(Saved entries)
──────────
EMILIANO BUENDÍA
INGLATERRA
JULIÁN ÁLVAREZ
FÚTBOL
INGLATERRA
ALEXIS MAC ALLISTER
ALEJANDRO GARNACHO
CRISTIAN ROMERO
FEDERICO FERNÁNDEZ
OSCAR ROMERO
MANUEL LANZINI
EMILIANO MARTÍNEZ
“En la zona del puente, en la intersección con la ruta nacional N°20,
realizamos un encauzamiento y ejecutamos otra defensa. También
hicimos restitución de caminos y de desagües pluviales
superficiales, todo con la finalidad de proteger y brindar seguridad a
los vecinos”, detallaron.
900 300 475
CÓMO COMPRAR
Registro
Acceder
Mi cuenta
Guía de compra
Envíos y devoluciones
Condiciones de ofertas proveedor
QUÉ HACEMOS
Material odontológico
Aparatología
──────────
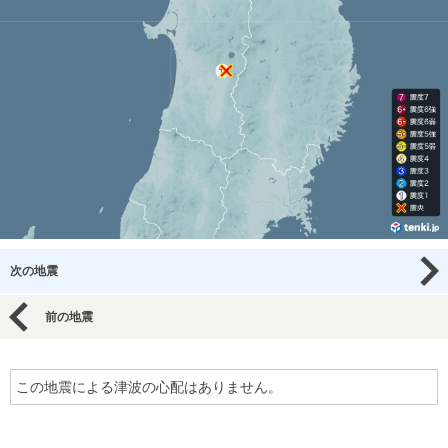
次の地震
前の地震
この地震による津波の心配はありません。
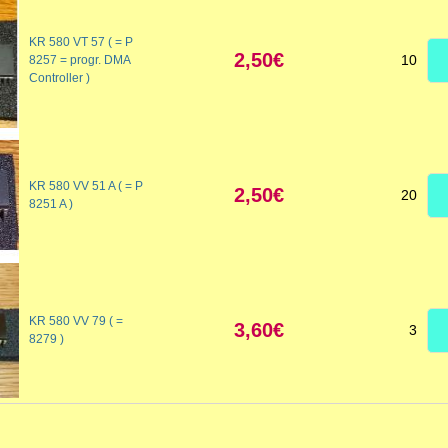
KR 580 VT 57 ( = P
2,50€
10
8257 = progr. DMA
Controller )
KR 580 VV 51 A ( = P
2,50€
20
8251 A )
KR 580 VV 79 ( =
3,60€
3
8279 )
──────────
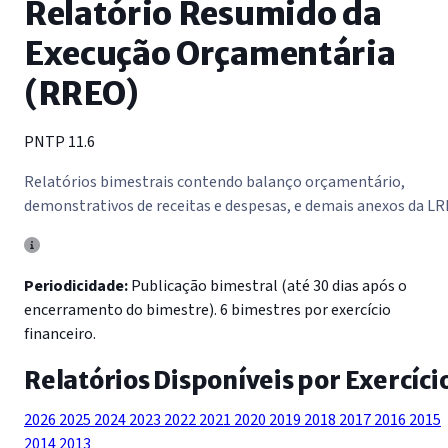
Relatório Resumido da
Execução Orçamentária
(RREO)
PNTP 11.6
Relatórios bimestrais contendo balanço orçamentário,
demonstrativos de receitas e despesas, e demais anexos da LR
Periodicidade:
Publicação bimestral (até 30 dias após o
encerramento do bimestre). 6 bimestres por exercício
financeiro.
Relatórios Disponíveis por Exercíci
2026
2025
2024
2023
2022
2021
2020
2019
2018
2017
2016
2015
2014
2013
──────────
> Exercise details: Lines in the records that hold "EMILIANO" should be tallied, with the total given on its own.

> Answer: 2